By David Goddard. Photography by Shawn Poynter.
Cameras come in all shapes and sizes, and they serve a wide assortment of needs.
A scientist in a lab might need to shoot at incredibly miniscule levels, while a wedding photographer needs to capture the emotions of the day at varying scales.
Someone shooting the night sky or a running river might want a slow shutter speed to show the change of time, while a red-light camera needs to quickly snap the license plate of an offending driver.
Thanks to a project with connections to UT’s Min H. Kao Department of Electrical Engineering and Computer Science, that time frame will have the potential to become much faster and more sensitive.
The key? Neuromorphic computing.
“If you equip event-based cameras with neuro sensors, you can really ramp up the response time by several measures,” said Professor James Plank. “That is an important, sought out quality that gives them relevance in a variety of fields.”
The UT team—Plank serves as principal investigator on the project, with Professor Garrett Rose and Assistant Professor Catherine Schuman as co-PIs—is working on the project through a Department of Defense Small Business Technology Transfer Program grant with Timothy Klein via Areté, a cutting-edge research center in Huntsville, Alabama.
Their part of the project is to bring the expertise they have in neuromorphic computing into cameras and detection devices in a way that makes them highly sensitive and able to detect the slightest change in what they are viewing.
“There are several limitations to traditional cameras and detection that neuromorphic computing can help improve or even solve,” said Rose. “Neuromorphic computing, by design, is meant to mimic the firing of the neural network of the brain, one of the best ‘computers’ that we have.”
Resolution isn’t as much a concern as the ability to immediately flag an event or anomaly the millisecond it occurs.

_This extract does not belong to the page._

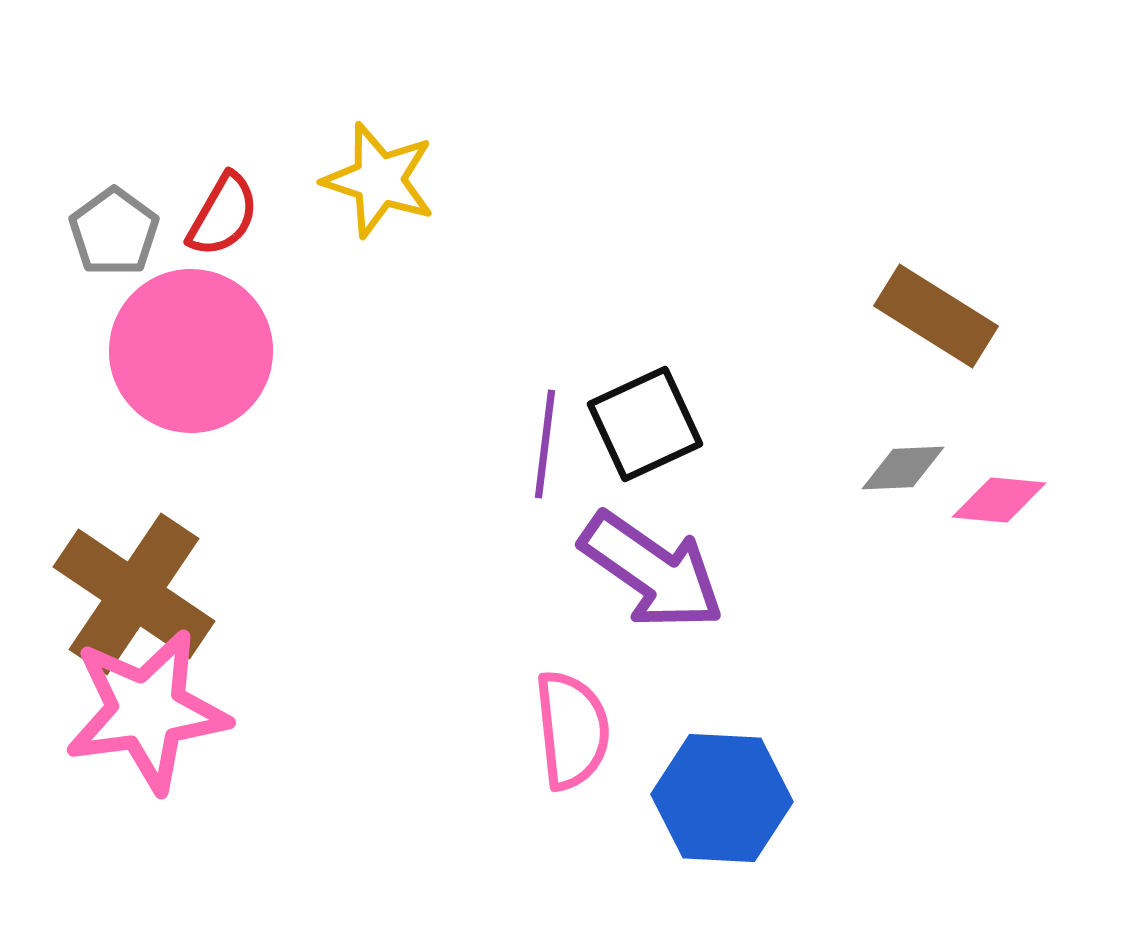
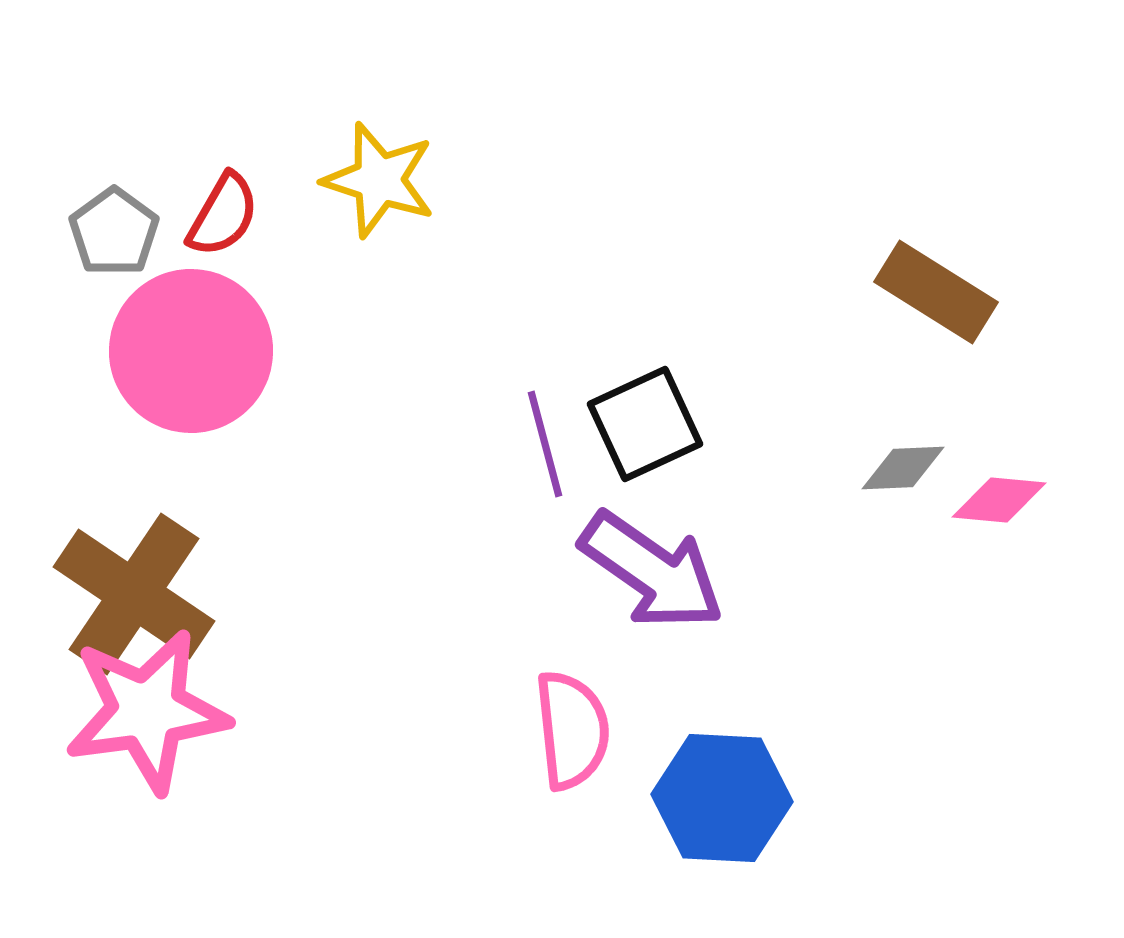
brown rectangle: moved 24 px up
purple line: rotated 22 degrees counterclockwise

As an example, the team set up a camera to monitor a simulation of an old-school Pac-Man game from the Atari 2600—with every chomp, power pellet eaten, and ghost killed showing up on the screen as a series of events indicated by dots.
The system worked, even in the most rudimentary of backgrounds.
“With a high-speed lens you get less resolution but much more data,” said Schuman. “We’re in the stage of now building a more robust demo to help bring this technology to scale.”
The three UT researchers each bring their own piece of the puzzle to the table: Rose with his work on reconfigurable circuitry and interfaces, Schuman with her work on machine learning and algorithms, and Plank tying both together with his knowledge of interfaces and algorithms as well as system integration. It’s the sort of teamwork that has made their research group, TENNLab, such an attractive partner to outside entities like Areté.
Their work has potential impact across a number of areas, from industrial production to sport science, where deviations from the norma can make a difference.
The current phase of the project began in August and will run two years.
In addition to four other people from Areté, the team includes seven students from UT, giving them hands-on research experience.